Introduction: Skewed Data Distributions and Employing Histograms
The number of elements assigned to each bucket in Programming Activity #2 varied significantly which led to high load imbalance. An approach to reducing the load imbalance between nodes is to first generate a histogram of the data with a sufficiently large number of buckets, and then assign data ranges to each rank based on the cumulative distribution function of the histogram, where each rank is assigned roughly the same number of elements to sort.
In this exercise, you will histogram the data on Rank 0. Since the data distribution generated on each node is the same, we do not need to create a global histogram of the data.
Figure 3 shows an example of generating a histogram with $b=1000$ bins. From the figure, we observe that the lower bin numbers contain the greatest number of elements. Thus, in Programming Activity #2, the rank assigned the lowest bin numbers had the largest workload.
Figure 4 shows the cumulative distribution function of Figure 3. The cumulative distribution function at a given bin is simply the addition of counts in the all previous bins including the bin itself (shown in Figure 3), divided by the total number of elements, $N$. The cumulative distribution function allows us to compute how much of the data is contained within bin ranges. For example, from Figure 4 we observe that roughly 50% of the data is found within bin ranges [0, 168). In other words, half of the data is found within only 16.8% of the bins.
Figure 5 shows an example partitioning of the data using the data in Figure 3, where $p=4$ process ranks are each assigned roughly 25% of the data elements. However, unlike Programming Assignment #2, the data ranges assigned to each process rank are not the same.
- Q9: Based on the description above, are there any additional overheads to the algorithm?
Programming Activity #3
- Have rank 0 generate a histogram containing some number of bins, $b$, where the number of bins is sufficiently large (i.e., $p \ll b$).
- Using the histogram generated by rank 0, broadcast the minimum and maximum data ranges to each process rank. These data ranges should yield nearly equal numbers of elements assigned to each process rank. Note that you do not need to compute the cumulative distribution function, rather you can use the histogram data to compute the partition boundaries.
- You may reuse the code you used in Programming Assignment #2.
- When computing the data ranges, make sure that the data is computed programmatically. Do not analytically compute the cumulative distribution function for the exponential distribution. Ideally, your program will work with other data distributions, including those found in real-world settings that do not have known analytical solutions to their cumulative distribution functions and require computing the bins numerically. Figure 6 shows an example of a distribution that requires numerically computing the bin ranges.
Complete the table below using the same instructions outlined in Programming Activity #1.
# of Ranks ($p$) | Total Time (s) | Time to Distribute (s) | Time to Sort (s) | Parallel Speedup | Parallel Efficiency | Global Sum | Job Script Name (*.sh) |
---|---|---|---|---|---|---|---|
1 | |||||||
2 | |||||||
4 | |||||||
8 | |||||||
12 | |||||||
16 | |||||||
20 |
Using the data you collected in your table, answer the following questions. Be sure to refer to specific values in your table when responding to these questions.

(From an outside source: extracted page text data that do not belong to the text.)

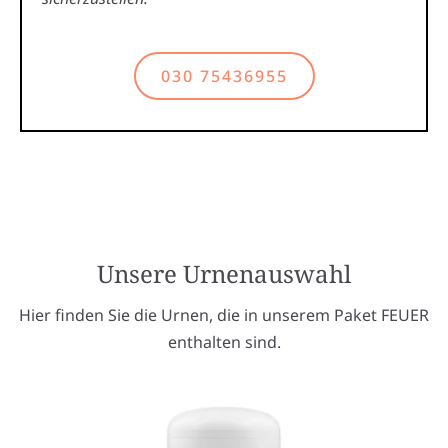
030 75436955
Unsere Urnenauswahl
Hier finden Sie die Urnen, die in unserem Paket FEUER
enthalten sind.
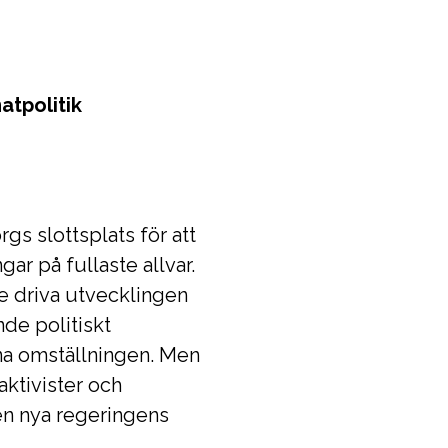
atpolitik
s slottsplats för att
gar på fullaste allvar.
e driva utvecklingen
de politiskt
öna omställningen. Men
taktivister och
den nya regeringens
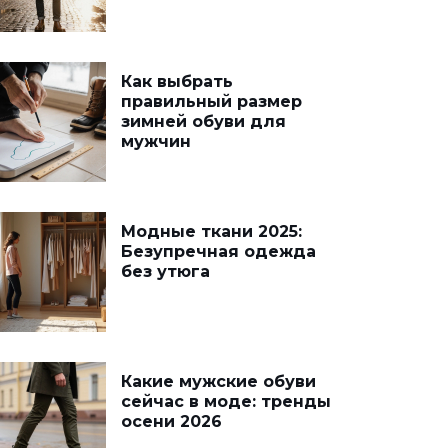
Как выбрать
правильный размер
зимней обуви для
мужчин
Модные ткани 2025:
Безупречная одежда
без утюга
Какие мужские обуви
сейчас в моде: тренды
осени 2026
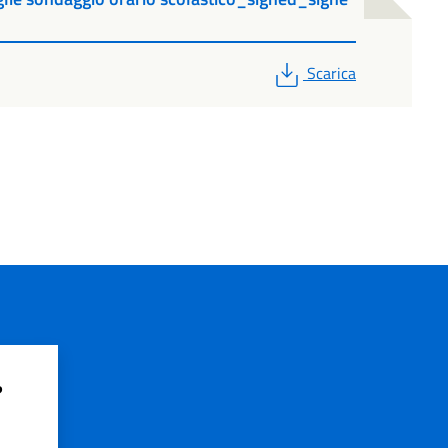
PDF
Scarica
?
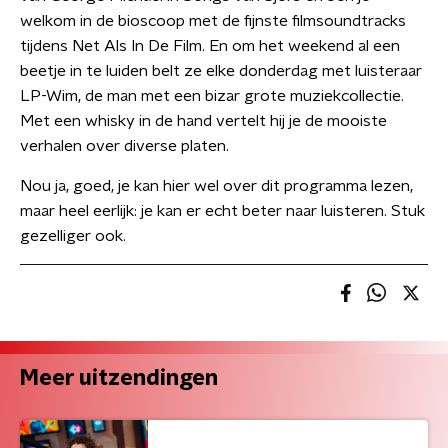
welkom in de bioscoop met de fijnste filmsoundtracks
tijdens Net Als In De Film. En om het weekend al een
beetje in te luiden belt ze elke donderdag met luisteraar
LP-Wim, de man met een bizar grote muziekcollectie.
Met een whisky in de hand vertelt hij je de mooiste
verhalen over diverse platen.
Nou ja, goed, je kan hier wel over dit programma lezen,
maar heel eerlijk: je kan er echt beter naar luisteren. Stuk
gezelliger ook.
Meer uitzendingen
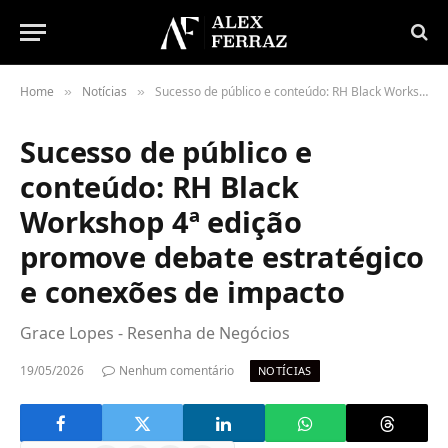
Home
Notícias
Sucesso de público e conteúdo: RH Black Workshop 4ª edição promove debate estratégico e conexões de impacto
»
»
Sucesso de público e
conteúdo: RH Black
Workshop 4ª edição
promove debate estratégico
e conexões de impacto
Grace Lopes - Resenha de Negócios
19/05/2026
Nenhum comentário
NOTÍCIAS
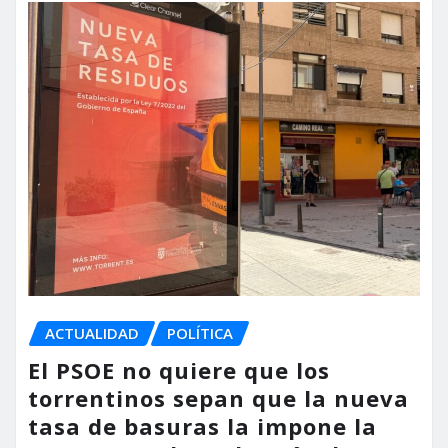
ACTUALIDAD
POLÍTICA
El PSOE no quiere que los
torrentinos sepan que la nueva
tasa de basuras la impone la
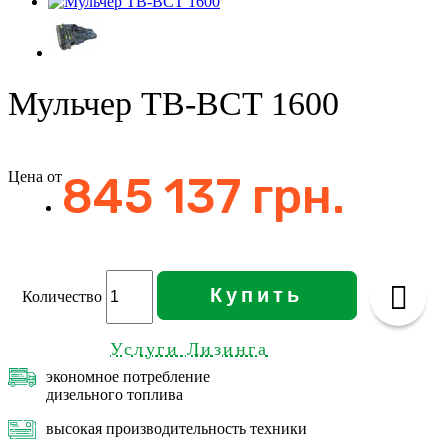
Мульчер TB-BCT 1600
Цена от
845 137 грн.
Купить
Количество
Услуги Лизинга
экономное потребление
дизельного топлива
высокая производительность техники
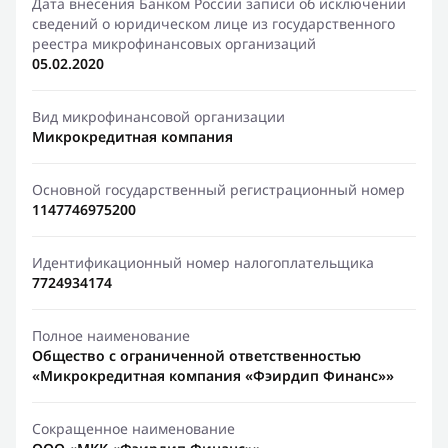
Дата внесения Банком России записи об исключении
сведений о юридическом лице из государственного
реестра микрофинансовых организаций
05.02.2020
Вид микрофинансовой организации
Микрокредитная компания
Основной государственный регистрационный номер
1147746975200
Идентификационный номер налогоплательщика
7724934174
Полное наименование
Общество с ограниченной ответственностью
«Микрокредитная компания «Фэирдип Финанс»»
Сокращенное наименование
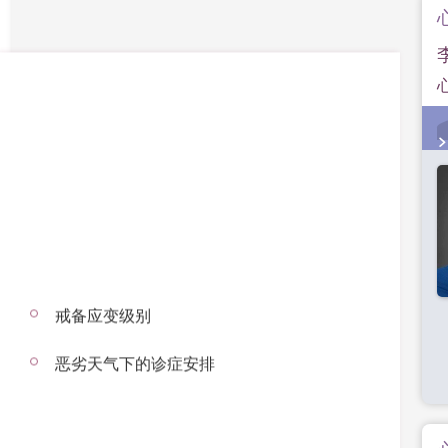
戒备应变级别
恶劣天气下的诊症安排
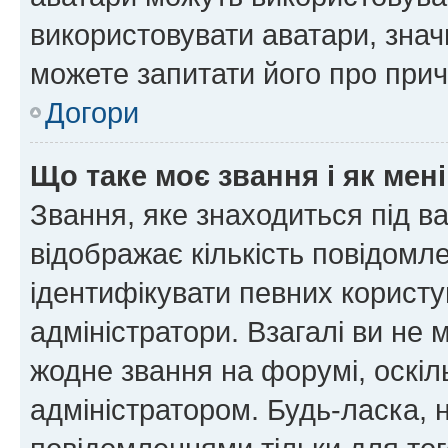
використовувати аватари, значи
можете запитати його про прич
Догори
Що таке моє звання і як мені
Звання, яке знаходиться під в
відображає кількість повідомл
ідентифікувати певних користу
адміністратори. Взагалі ви не
жодне звання на форумі, оскі
адміністратором. Будь-ласка,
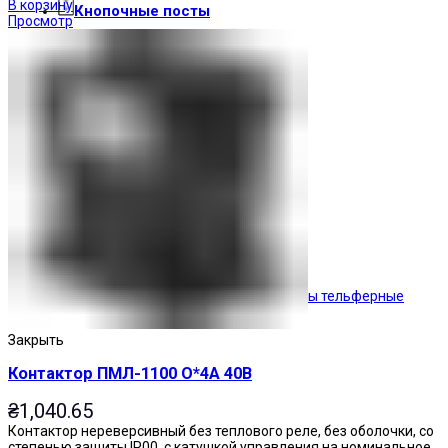
В корзину
Кнопочные посты
Просмотр
Посты тельферные
Закрыть
Контактор ПМЛ-1100 О*4А 40В
₴
1,040.65
Контактор нереверсивный без теплового реле, без оболочки, со
степенью защиты IP00, с катушкой управления на номинальное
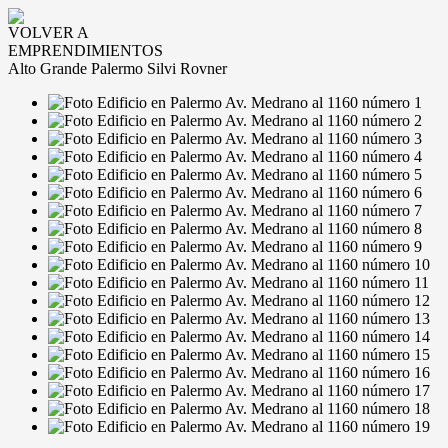
VOLVER A
EMPRENDIMIENTOS
Alto Grande Palermo Silvi Rovner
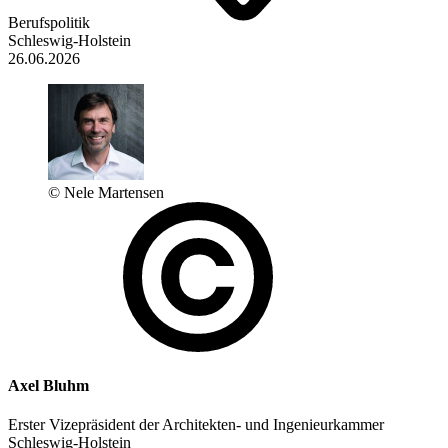
Berufspolitik
Schleswig-Holstein
26.06.2026
© Nele Martensen
Axel Bluhm
Erster Vizepräsident der Architekten- und Ingenieurkammer
Schleswig-Holstein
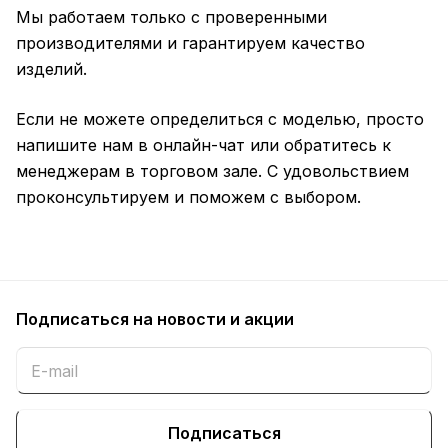
Мы работаем только с проверенными
производителями и гарантируем качество
изделий.
Если не можете определиться с моделью, просто
напишите нам в онлайн-чат или обратитесь к
менеджерам в торговом зале. С удовольствием
проконсультируем и поможем с выбором.
Подписаться
на новости и акции
Подписаться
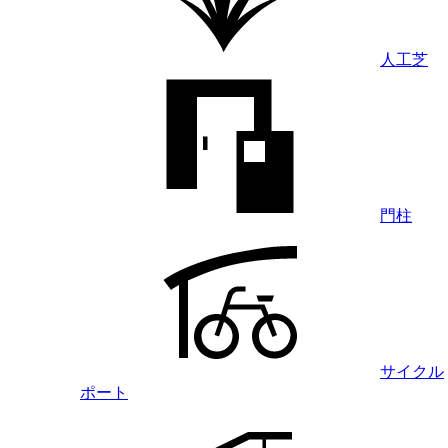
人工芝
門柱
サイクル
ポート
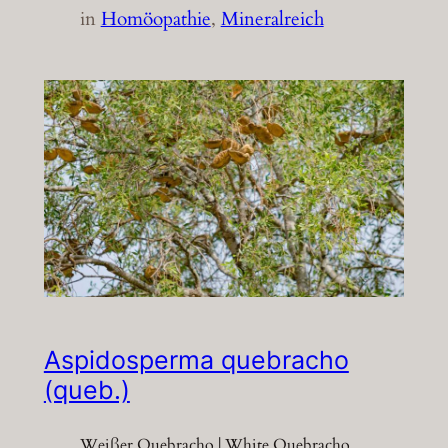
in
Homöopathie
, 
Mineralreich
Aspidosperma quebracho
(queb.)
Weißer Quebracho | White Quebracho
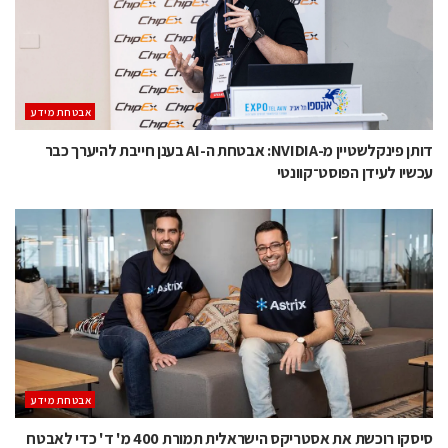
אבטחת מידע
דותן פינקלשטיין מ-NVIDIA: אבטחת ה-AI בענן חייבת להיערך כבר
עכשיו לעידן הפוסט־קוונטי
אבטחת מידע
סיסקו רוכשת את אסטריקס הישראלית תמורת 400 מ' ד' כדי לאבטח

- Q10: How does the histogram solution compare to the performance achieved in Programming Activity #2?
- Q11: How does the histogram solution compare to the performance achieved in Programming Activity #1?
- Q12: Do you think all distribution sort implementations (e.g., libraries) based on bucketing should use a histogram?
- Q13: Can you think of a method that can be used to reduce the overhead of the histogram procedure?